WORK INSTRUCTIONS:
Within the material below, filter for lines that hold the word "screenshot".

-- DATA FOR THIS TASK follows --

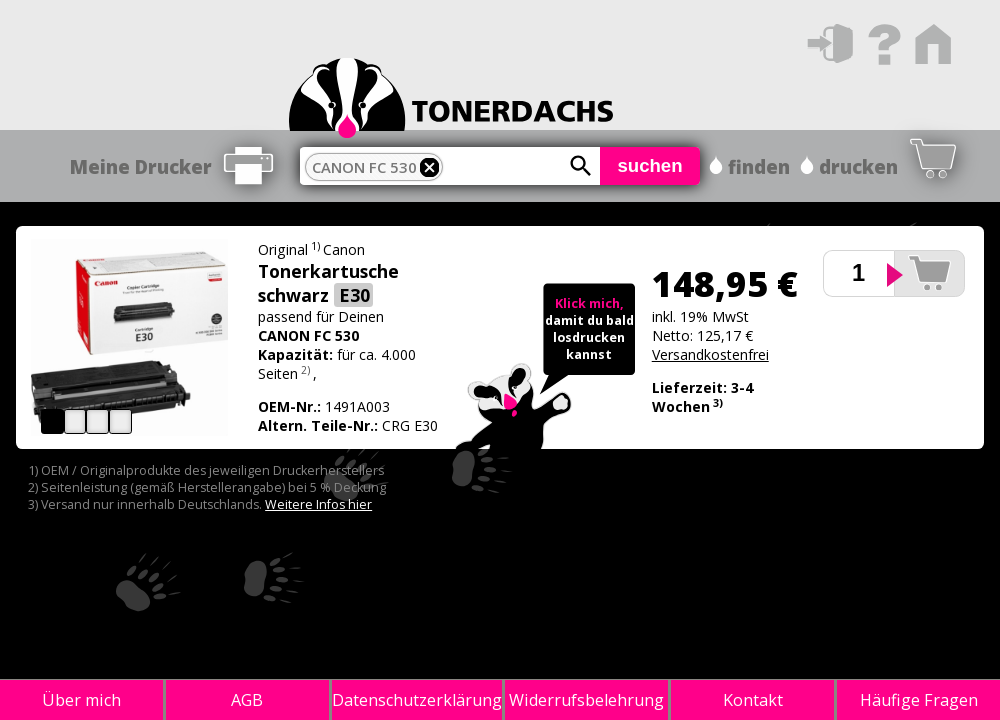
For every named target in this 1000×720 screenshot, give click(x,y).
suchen (649, 165)
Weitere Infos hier (318, 504)
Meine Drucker (141, 166)
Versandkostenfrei (710, 354)
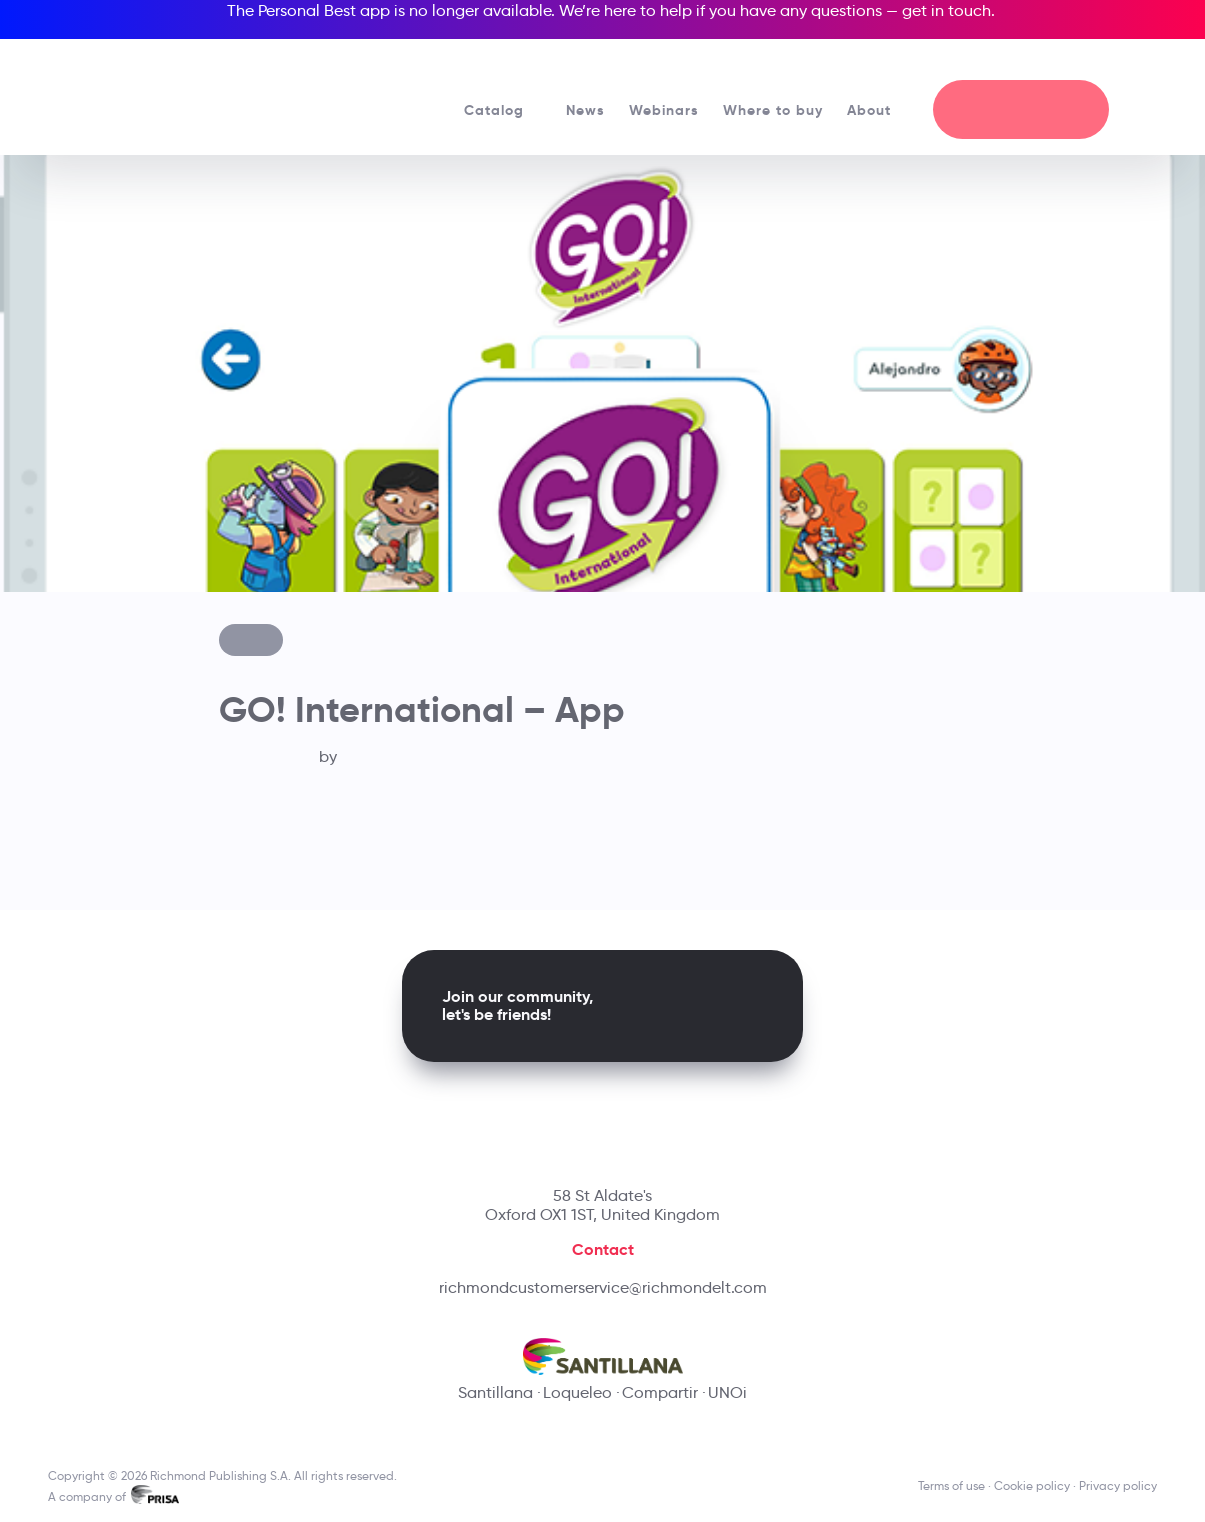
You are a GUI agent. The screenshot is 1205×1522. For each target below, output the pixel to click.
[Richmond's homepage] (184, 89)
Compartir (660, 1392)
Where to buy (773, 110)
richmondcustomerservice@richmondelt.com (603, 1287)
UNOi (727, 1392)
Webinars (664, 110)
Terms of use (951, 1485)
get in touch (946, 10)
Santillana (495, 1392)
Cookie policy (1032, 1485)
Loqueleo (577, 1392)
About (878, 110)
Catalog (503, 110)
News (585, 110)
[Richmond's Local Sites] (1081, 61)
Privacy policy (1118, 1485)
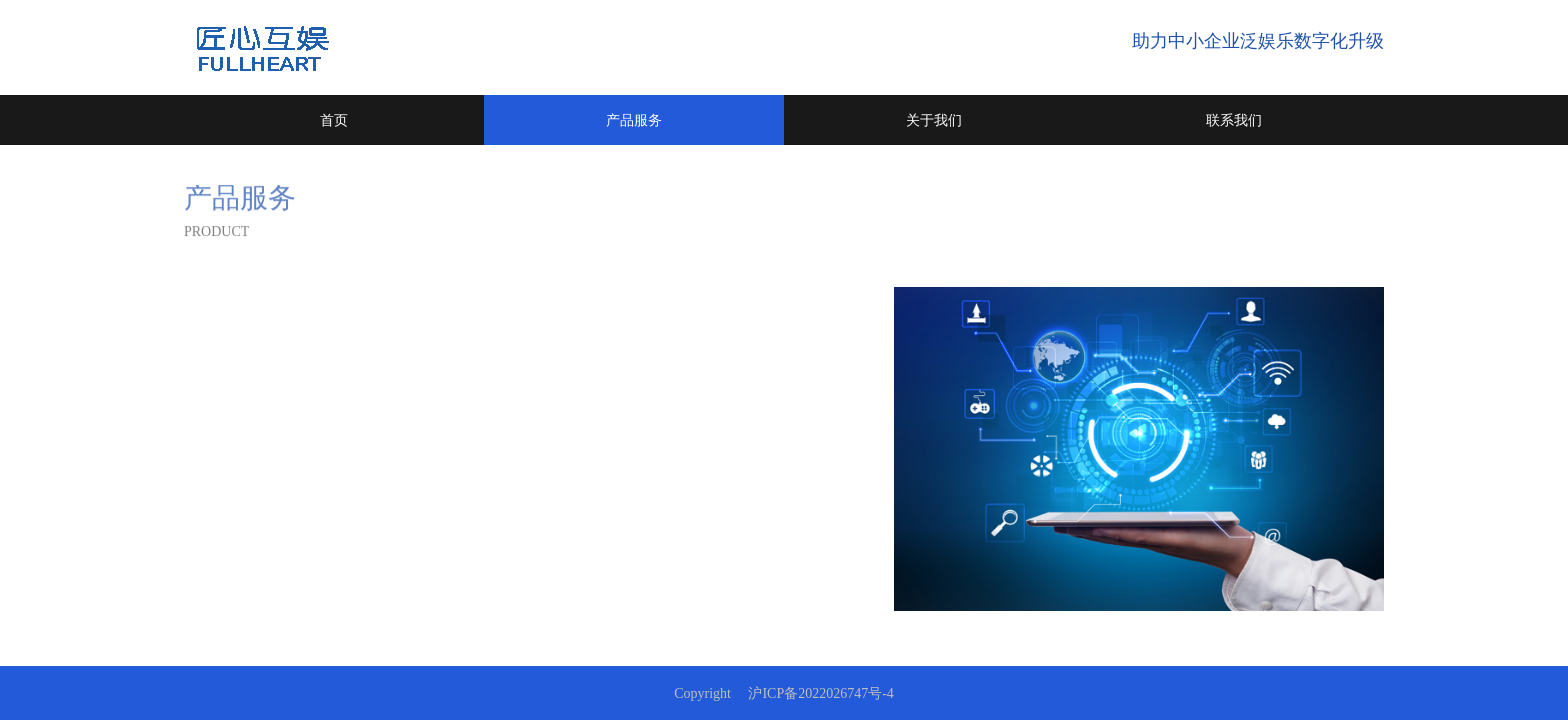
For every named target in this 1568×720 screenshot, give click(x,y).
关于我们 (934, 120)
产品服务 (634, 120)
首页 (334, 120)
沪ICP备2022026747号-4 (820, 693)
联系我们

-- DATA FOR THIS TASK concluded --

ANSWER TO THIS PROBLEM:
For every named target in this 1000×720 screenshot, give click(x,y).
You are a GUI agent. The screenshot is 1205×1522. For each target below, output the pixel to click.
For every named target in this 1568×720 screenshot, give click(x,y).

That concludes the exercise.